Preeclampsia is a condition that affects nearly 3% of pregnancies and is characterized by high blood pressure, thereby causing serious health complications. The usual signs include swelling or puffiness on the face and hands, pain and discomfort below the ribs, etc. Doctors believe that the only way to address preeclampsia is to deliver a baby or give birth around 37 to 38 weeks of pregnancy.
Preeclampsia occurs when hypertension induces protein to leak from the blood into the urine. Mostly, it is detected during prenatal care as a part of routine check-ups by taking a urine sample and testing to see if the urine has protein molecules. Most instances of gestational hypertension typically occur after 20 weeks of pregnancy. And in those females witnessing this, blood pressure usually remains greater than 140/90 mmHg.
Preeclampsia is diagnosed after 20 weeks of pregnancy in women with de-novo hypertension along with conditions such as:
- Protein in urine greater than 300 mg/day
- Maternal organ dysfunction
- Obstruction in foetal growth
Not every woman will have protein in the urine or have high blood pressure until 20 weeks. Some will have preeclampsia in the early stages of pregnancy, and therefore, preeclampsia is not always diagnosed in the clinical parameters.
The exact cause of preeclampsia is not known yet. It is believed to be related to pregnancy, so both mother and the baby in the uterus are affected with preeclampsia.
It occurs during the growth of the placenta blood vessels that results in impaired circulation within the hollow sphere of cells (blastocysts). The dysfunctional circulation may affect the nutritional needs of the baby. This eventually puts the baby at the risk of the fetal syndrome, wherein the baby does not grow properly.
Less likely, 1 in 100 women will have preeclampsia manifest as eclampsia. It is a life-threatening condition that results in fits or seizures.
What actually causes preeclampsia?
Preeclampsia can be an outcome of a gamut of risk factors. If a woman had pre-eclamptic pregnancy prior to this, the risk is more in the next one.
Other common risk factors include:
- A family history of preeclampsia
- High blood pressure
- The risk is high if you are more than 40
- Previous preeclampsia pregnancy
- Multiple pregnancies
- Pre-existing medical conditions
- High body mass index (BMI)
How to reduce your risk of preeclampsia during pregnancy?

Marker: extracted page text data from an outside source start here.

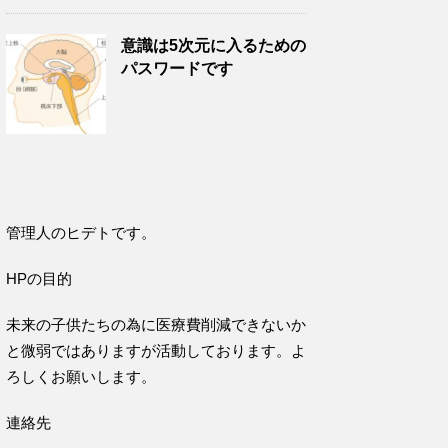
意識は5次元に入るための
パスワードです
管理人のヒデトです。
HPの目的
未来の子供たちの為に医療費削減できないか
と微弱ではありますが活動しております。よ
ろしくお願いします。
連絡先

Research has shown that making changes to your diet and lifestyle may help bring down your risk of developing preeclampsia, with diet being the most successful way to losing weight for pregnancy.
There has been light on a low glycaemic diet consisting of fruits, vegetables, beans, healthy fats, olive oils, unprocessed whole grains, which may significantly impact the health of the mother and baby.
Studies have also stated the relevance of omega 3 fatty acids in the prevention of preeclampsia and for the health of the baby as well. At the same time, a mother is supposed to avoid processed foods, white bread, fatty foods, carbonated drinks, salty snacks, etc.
Next is the use of probiotics in the diet for decreasing the risk of preeclampsia. Probiotics help the body get healthy bacteria and microflora so that the body is able to fight infection. Probiotics also lower the risk of gestational diabetes by promoting the metabolism of glucose.
A diet rich in fibre also works to bring down your likelihood of developing preeclampsia. Fibre (fruits and vegetables) is known to keep a healthy gut microflora which helps to retain their protective role. So, certainly, fibres are good for your health if taken daily during the third trimester.
- Calcium: Calcium is also important to reduce the risk of preeclampsia. According to the World Health Organization, if your calcium is already low, you should go for calcium supplements. Also, learn that calcium can inhibit your iron absorption, so include iron-rich foods in your diet.
- Vitamin D: The role of vitamin D cannot be understated during pregnancy because of their role in supporting the placenta through immunity tolerance.
- Multivitamin/mineral (MVM): Multivitamins are highly beneficial when taken during the first three months of pregnancy and also reduces the risk of preeclampsia.
Being overweight elevates your risk of preeclampsia, so this is something you need to address before planning for your pregnancy. Maintain a healthy weight and follow a healthy diet plan inclusive of fibre, probiotics, etc. But before incorporating any changes in your diet, consult your doctor or dietician.